Die neue Kolumne im Akrützel
von Sebastian Danz
Es gibt Dinge, auf die kommt man nicht. Man lebt so vor sich hin und hofft, dass es den Party-Cracker-Mix noch im Sonderangebot gibt, wenn man in den Laden geht oder dass der Handyakku bis zum Ende des nächsten Katzenvideos durchhält. Dass es Flüchtlinge nicht gerade leicht haben, in ihrer neuen Umgebung ihre sexuellen Bedürfnisse zu befriedigen, daran verschwendet man keinen Gedanken.
Mein Freund gibt seit einer Weile Flüchtlingen in Weimar Deutschunterricht. Die Gruppe besteht ausschließlich aus Männern. Neulich hat einer der Männer meinen Freund nach dem Unterricht gefragt, wo denn in Weimar Frauen zu finden seien, mit denen er schlafen könne. Ob er denn einfach in einen Club gehen und dort eine Frau mitnehmen könne. Mein Freund antwortete, dass es sicher Frauen gäbe, die bei gegenseitigem Gefallen nach ein bisschen Tanzen und intensiv-eindeutigem Blickkontakt mit einem schlafen, dass man aber in den meisten Fällen schon vorher mit ihnen reden sollte. Mit seinen wenigen Deutschkenntnissen eine Frau anzusprechen, traue sich der Mann aber nicht. Deshalb erkundigte er sich, wo es in Weimar ein Bordell gibt.
Als mein Freund mir von diesem Gespräch erzählte, habe ich ihn gefragt, ob der Mann ein Smartphone hat. Wenn ja, soll er es doch mal mit Tinder probieren. Mein Freund leitete den Tipp weiter. Der Mann hat nun Tinder auf seinem Telefon.
Wie erfolgreich das Tindern war, hat der Mann nicht verraten. Allerdings haben sich er und einige andere Männer aus dem Deutschkurs im Bordell in Weimar nach den Preisen erkundigt. 100 Euro kostet dort ein Besuch. Unbezahlbar bei den elf Euro, die Flüchtlinge in Deutschland als Tagessatz bekommen.
Ich frage mich, wie man diesen Männern helfen kann. Rabattaktionen im Bordell? Sexgutscheine?

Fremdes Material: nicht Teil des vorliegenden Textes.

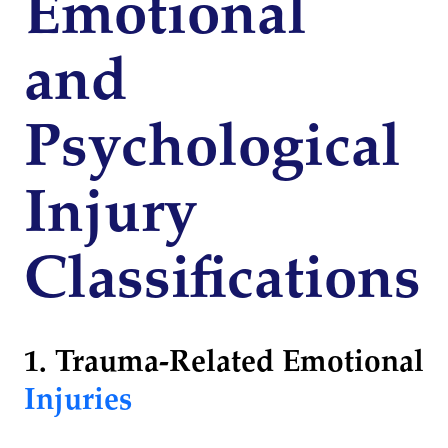
Emotional
and
Psychological
Injury
Classifications
1. Trauma-Related Emotional
Injuries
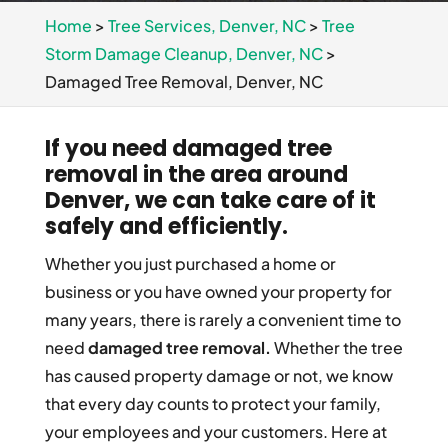
Home
>
Tree Services, Denver, NC
>
Tree
Storm Damage Cleanup, Denver, NC
>
Damaged Tree Removal, Denver, NC
If you need damaged tree
removal in the area around
Denver, we can take care of it
safely and efficiently.
Whether you just purchased a home or
business or you have owned your property for
many years, there is rarely a convenient time to
need
damaged tree removal.
Whether the tree
has caused property damage or not, we know
that every day counts to protect your family,
your employees and your customers. Here at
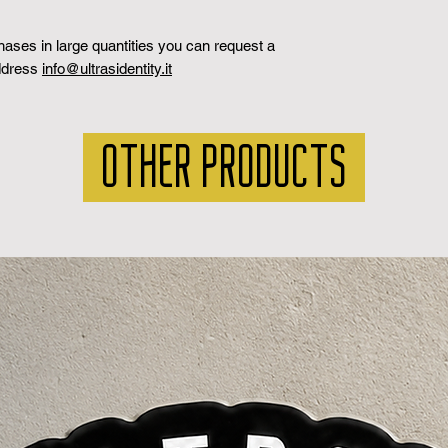
chases in large quantities you can request a
address
info@ultrasidentity.it
OTHER PRODUCTS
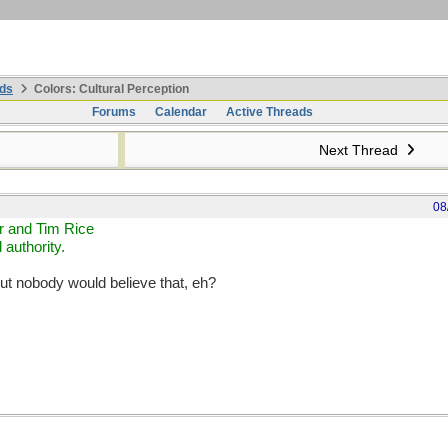
ds
Colors: Cultural Perception
Forums
Calendar
Active Threads
Next Thread
08
r and Tim Rice
 authority.
 but nobody would believe that, eh?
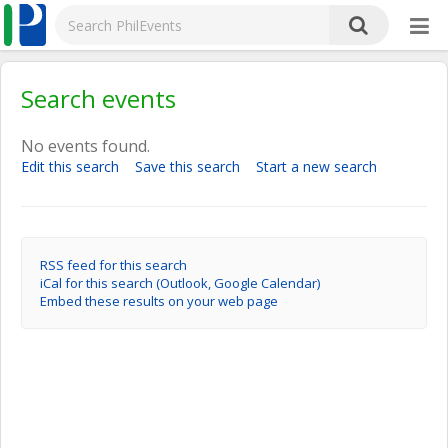
Search events
No events found.
Edit this search
Save this search
Start a new search
RSS feed for this search
iCal for this search (Outlook, Google Calendar)
Embed these results on your web page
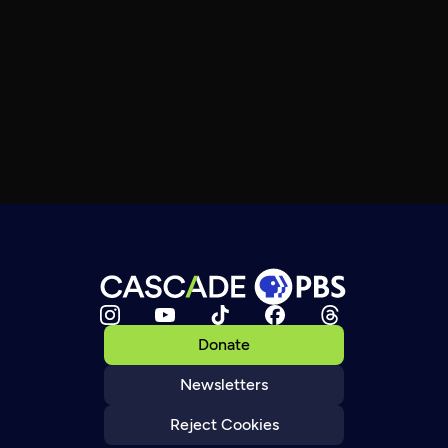
Donate
Newsletters
Reject Cookies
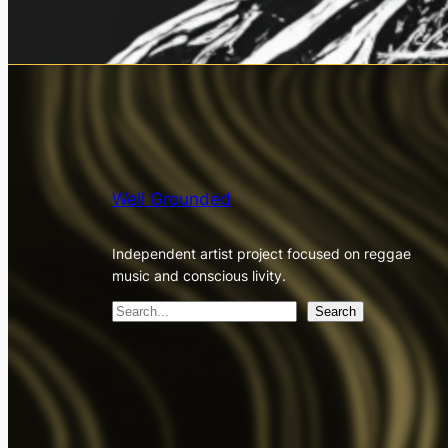
Well Grounded
Independent artist project focused on reggae
music and conscious livity.
S
Search
e
a
r
c
h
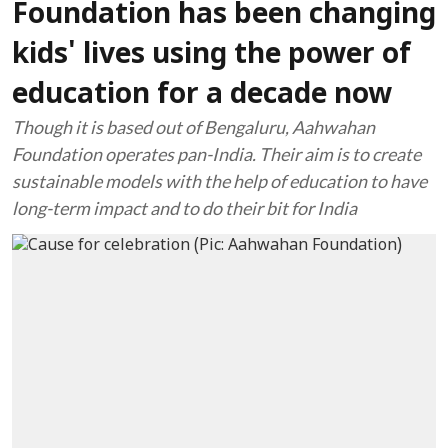
Foundation has been changing
kids' lives using the power of
education for a decade now
Though it is based out of Bengaluru, Aahwahan
Foundation operates pan-India. Their aim is to create
sustainable models with the help of education to have
long-term impact and to do their bit for India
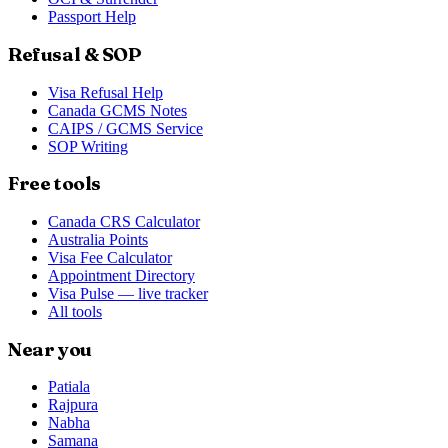
Passport Help
Refusal & SOP
Visa Refusal Help
Canada GCMS Notes
CAIPS / GCMS Service
SOP Writing
Free tools
Canada CRS Calculator
Australia Points
Visa Fee Calculator
Appointment Directory
Visa Pulse — live tracker
All tools
Near you
Patiala
Rajpura
Nabha
Samana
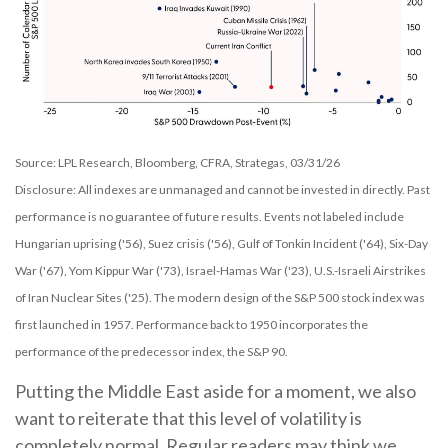
Source: LPL Research, Bloomberg, CFRA, Strategas, 03/31/26
Disclosure: All indexes are unmanaged and cannot be invested in directly. Past
performance is no guarantee of future results. Events not labeled include
Hungarian uprising ('56), Suez crisis ('56), Gulf of Tonkin Incident ('64), Six-Day
War ('67), Yom Kippur War ('73), Israel-Hamas War ('23), U.S.-Israeli Airstrikes
of Iran Nuclear Sites ('25). The modern design of the S&P 500 stock index was
first launched in 1957. Performance back to
1950 incorporates the
performance of the predecessor index, the S&P 90.
Putting the Middle East aside for a moment, we also
want to reiterate that this level of volatility is
completely normal. Regular readers may think we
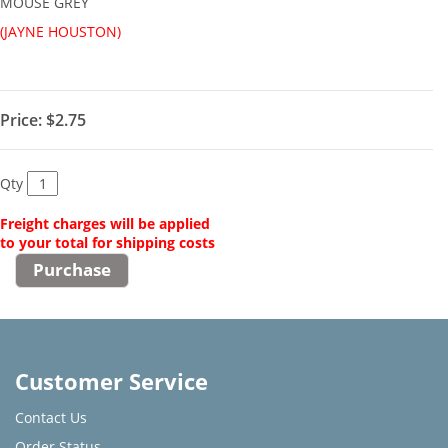
MOUSE GREY
(JAYNE HOUSTON)
Price:
$2.75
Qty
Freight charges will be applied
to your total for shipping costs
Customer Service
Contact Us
Order Status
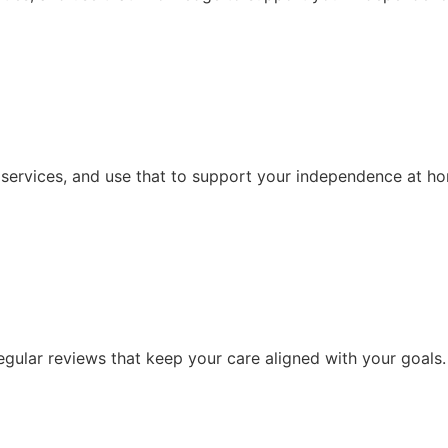
 services, and use that to support your independence at h
ular reviews that keep your care aligned with your goals.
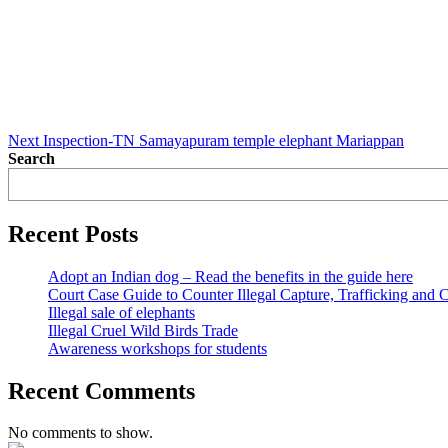
Next
Post
Next
Inspection-TN Samayapuram temple elephant Mariappan
Search
Recent Posts
Adopt an Indian dog – Read the benefits in the guide here
Court Case Guide to Counter Illegal Capture, Trafficking and 
Illegal sale of elephants
Illegal Cruel Wild Birds Trade
Awareness workshops for students
Recent Comments
No comments to show.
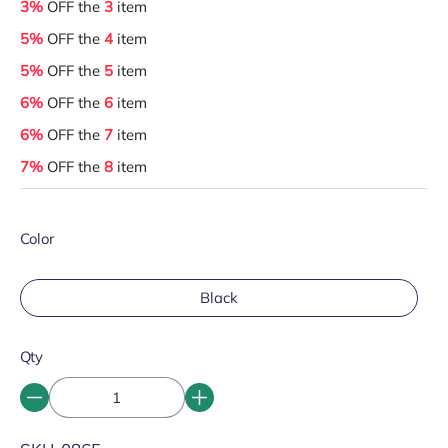
3%
OFF the
3
item
5%
OFF the
4
item
5%
OFF the
5
item
6%
OFF the
6
item
6%
OFF the
7
item
7%
OFF the
8
item
Color
Black
Qty
SKU:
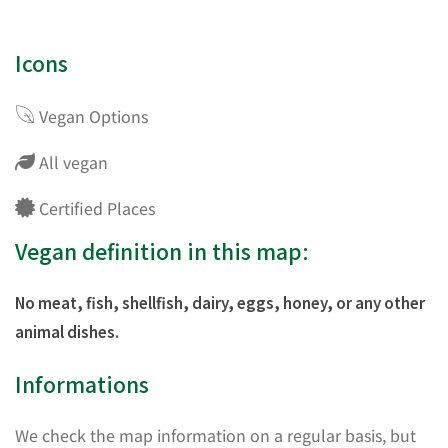
Icons
Vegan Options
All vegan
Certified Places
Vegan definition in this map:
No meat, fish, shellfish, dairy, eggs, honey, or any other
animal dishes.
Informations
We check the map information on a regular basis, but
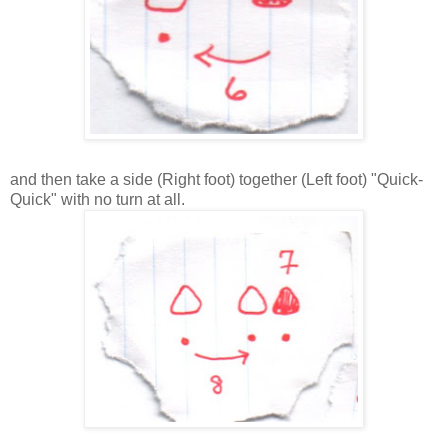
and then take a side (Right foot) together (Left foot) "Quick-
Quick" with no turn at all.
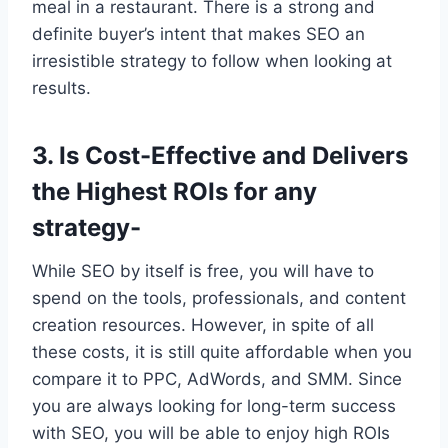
meal in a restaurant. There is a strong and
definite buyer’s intent that makes SEO an
irresistible strategy to follow when looking at
results.
3. Is Cost-Effective and Delivers
the Highest ROIs for any
strategy-
While SEO by itself is free, you will have to
spend on the tools, professionals, and content
creation resources. However, in spite of all
these costs, it is still quite affordable when you
compare it to PPC, AdWords, and SMM. Since
you are always looking for long-term success
with SEO, you will be able to enjoy high ROIs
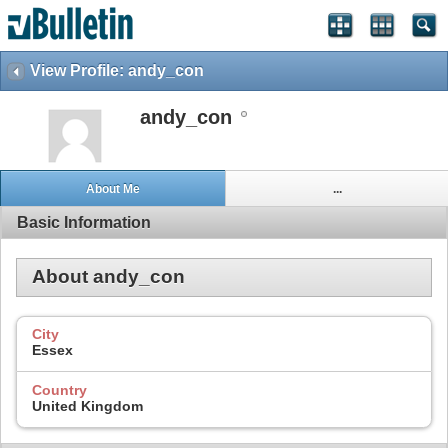
View Profile: andy_con
andy_con
About Me
...
Basic Information
About andy_con
City
Essex
Country
United Kingdom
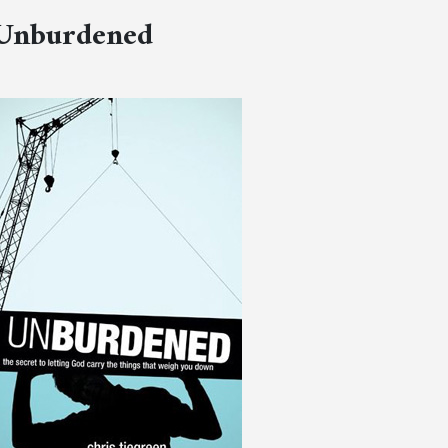
Unburdened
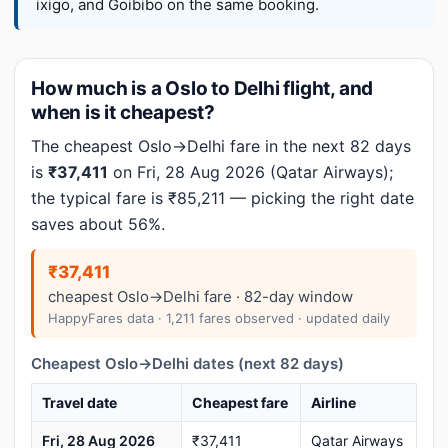
ixigo, and Goibibo on the same booking.
How much is a Oslo to Delhi flight, and
when is it cheapest?
The cheapest Oslo→Delhi fare in the next 82 days
is
₹37,411
on Fri, 28 Aug 2026 (Qatar Airways);
the typical fare is ₹85,211 — picking the right date
saves about 56%.
₹37,411
cheapest Oslo→Delhi fare · 82-day window
HappyFares data · 1,211 fares observed · updated daily
Cheapest Oslo→Delhi dates (next 82 days)
Travel date
Cheapest fare
Airline
Fri, 28 Aug 2026
₹37,411
Qatar Airways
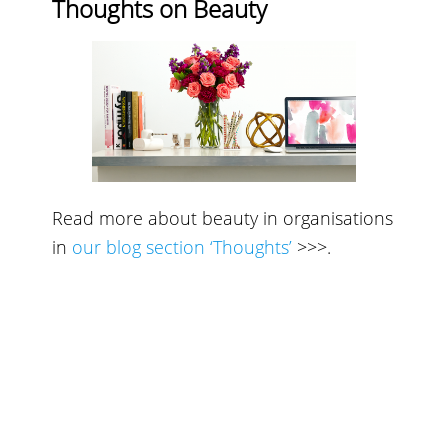
Thoughts on Beauty
Read more about beauty in organisations
in
our blog section ‘Thoughts’
>>>
.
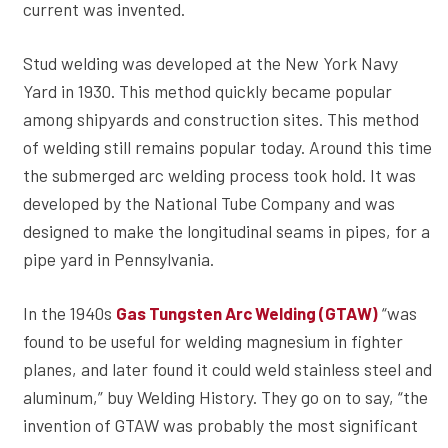
current was invented.
Stud welding was developed at the New York Navy
Yard in 1930. This method quickly became popular
among shipyards and construction sites. This method
of welding still remains popular today. Around this time
the submerged arc welding process took hold. It was
developed by the National Tube Company and was
designed to make the longitudinal seams in pipes, for a
pipe yard in Pennsylvania.
In the 1940s
“was
Gas Tungsten Arc Welding (GTAW)
found to be useful for welding magnesium in fighter
planes, and later found it could weld stainless steel and
aluminum,” buy Welding History. They go on to say, “the
invention of GTAW was probably the most significant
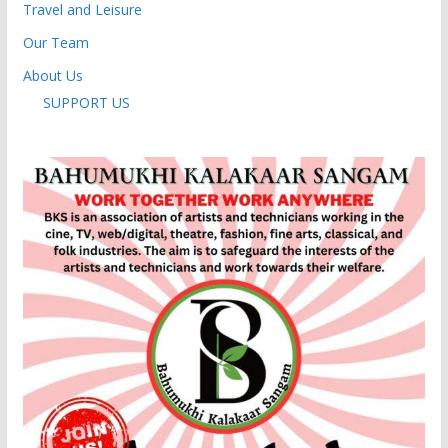
Travel and Leisure
Our Team
About Us
SUPPORT US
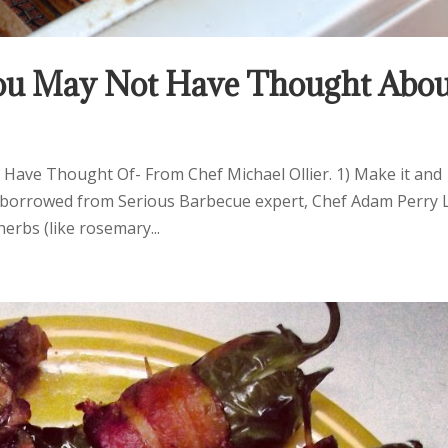
 You May Not Have Thought Abo
 Have Thought Of- From Chef Michael Ollier. 1) Make it and
dea borrowed from Serious Barbecue expert, Chef Adam Perry 
erbs (like rosemary...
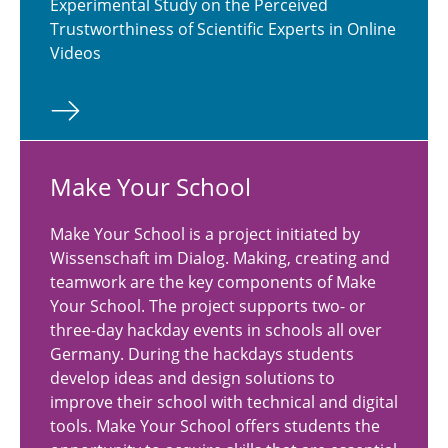
Experimental Study on the Perceived
Trustworthiness of Scientific Experts in Online
Videos
Make Your School
Make Your School is a project initiated by
Wissenschaft im Dialog. Making, creating and
teamwork are the key components of Make
Your School. The project supports two- or
three-day hackday events in schools all over
Germany. During the hackdays students
develop ideas and design solutions to
improve their school with technical and digital
tools. Make Your School offers students the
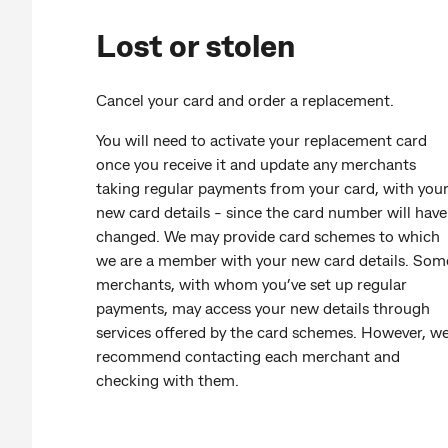
Lost or stolen
Cancel your card and order a replacement.
You will need to activate your replacement card
once you receive it and update any merchants
taking regular payments from your card, with you
new card details - since the card number will have
changed. We may provide card schemes to which
we are a member with your new card details. Som
merchants, with whom you’ve set up regular
payments, may access your new details through
services offered by the card schemes. However, w
recommend contacting each merchant and
checking with them.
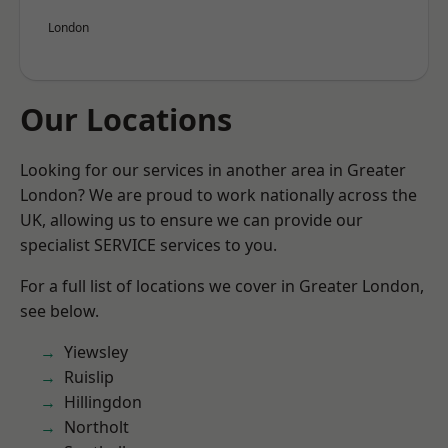
London
Our Locations
Looking for our services in another area in Greater
London? We are proud to work nationally across the
UK, allowing us to ensure we can provide our
specialist SERVICE services to you.
For a full list of locations we cover in Greater London,
see below.
Yiewsley
Ruislip
Hillingdon
Northolt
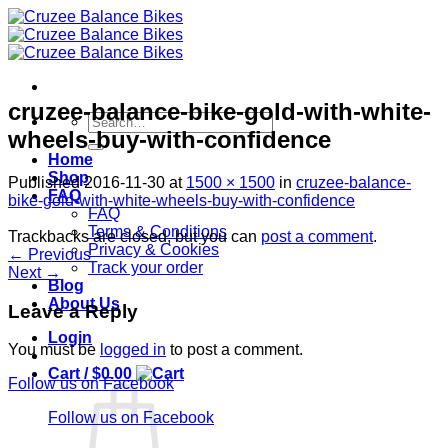
Skip
to
content
cruzee-balance-bike-gold-with-white-
Search
wheels-buy-with-confidence
for:
Home
Shop
Published
2016-11-30
at
1500 × 1500
in
cruzee-balance-
FAQ
bike-gold-with-white-wheels-buy-with-confidence
FAQ
Terms & Conditions
Trackbacks are closed, but you can
post a comment
.
Privacy & Cookies
←
Previous
Track your order
Next
→
Blog
About Us
Leave a Reply
Login
You must be
logged in
to post a comment.
Cart /
$
0.00
Follow us on Facebook
Follow us on Facebook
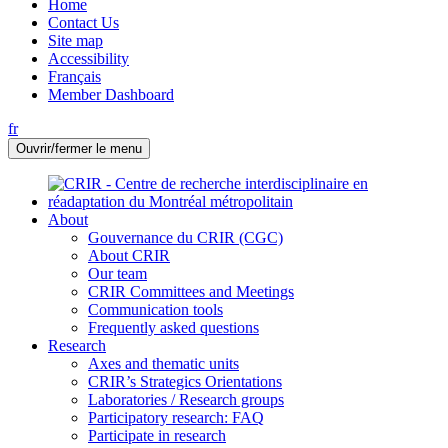
Home
Contact Us
Site map
Accessibility
Français
Member Dashboard
fr
Ouvrir/fermer le menu
About
Gouvernance du CRIR (CGC)
About CRIR
Our team
CRIR Committees and Meetings
Communication tools
Frequently asked questions
Research
Axes and thematic units
CRIR’s Strategics Orientations
Laboratories / Research groups
Participatory research: FAQ
Participate in research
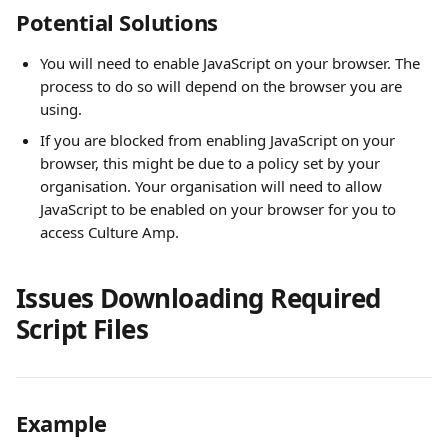
Potential Solutions
You will need to enable JavaScript on your browser. The 
process to do so will depend on the browser you are 
using.
If you are blocked from enabling JavaScript on your 
browser, this might be due to a policy set by your 
organisation. Your organisation will need to allow 
JavaScript to be enabled on your browser for you to 
access Culture Amp.
Issues Downloading Required 
Script Files
Example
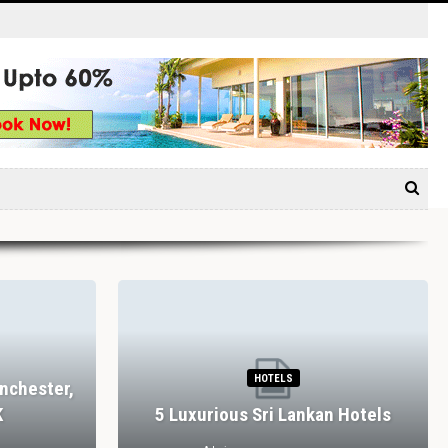
HOTELS
nchester,
K
5 Luxurious Sri Lankan Hotels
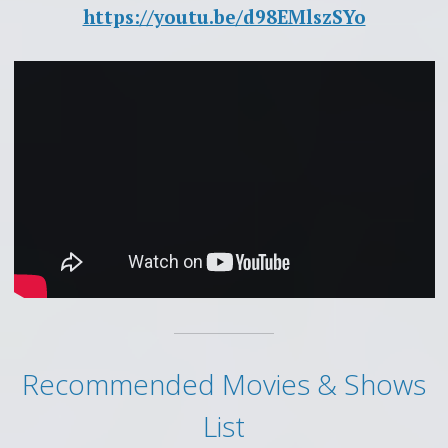
https://youtu.be/d98EMlszSYo
Recommended Movies & Shows
List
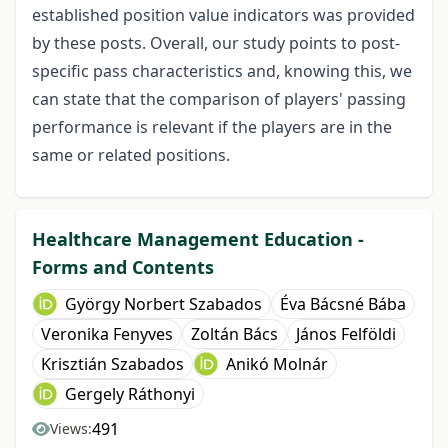
established position value indicators was provided
by these posts. Overall, our study points to post-
specific pass characteristics and, knowing this, we
can state that the comparison of players' passing
performance is relevant if the players are in the
same or related positions.
Healthcare Management Education -
Forms and Contents
György Norbert Szabados
Éva Bácsné Bába
Veronika Fenyves
Zoltán Bács
János Felföldi
Krisztián Szabados
Anikó Molnár
Gergely Ráthonyi
491
Views:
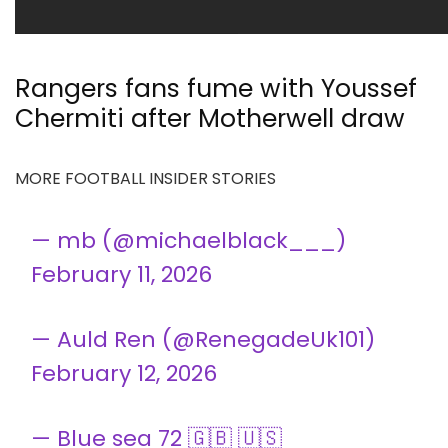
Rangers fans fume with Youssef
Chermiti after Motherwell draw
MORE FOOTBALL INSIDER STORIES
— mb (@michaelblack___)
February 11, 2026
— Auld Ren (@RenegadeUk101)
February 12, 2026
— Blue sea 72 🇬🇧 🇺🇸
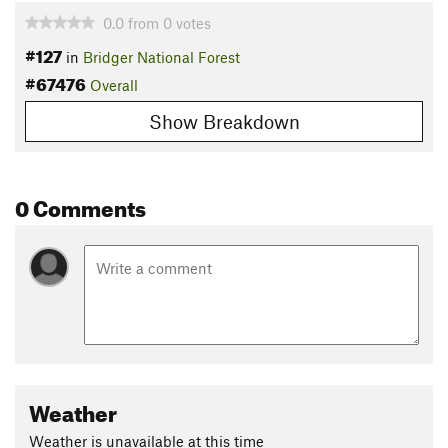
0.0
from
0
votes
#127
in
Bridger National Forest
#67476
Overall
Show Breakdown
0 Comments
Weather
Weather is unavailable at this time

Freiwillige DolmetscherInnen, die Flüchtlingen beim Flirten zur Seite stehen? Dass sexuelle Frustration zu schlechter Laune und verminderter Hirnleistung führen kann, die Menschen neuerdings dazu treibt „Wir sind das Volk!“-schreiend durch die Straßen zu irren, ist keine große Neuigkeit. Dieses Leid muss man den Flüchtlingen ersparen. An einer Lösung für ihr Problem sollte deshalb schnellstmöglich gearbeitet werden.
Ich höre jetzt schon die Männer an den Stammtischen der Republik, die Schnurrbärte feucht vom Bierschaum, protestieren: „Jetzt wollen die uns auch noch die Weiber wegnehmen.“ Man kann eigentlich nur hoffen, dass es so kommt. Dem deutschen Genpool wäre eine Frischzellenkur jedenfalls zu wünschen.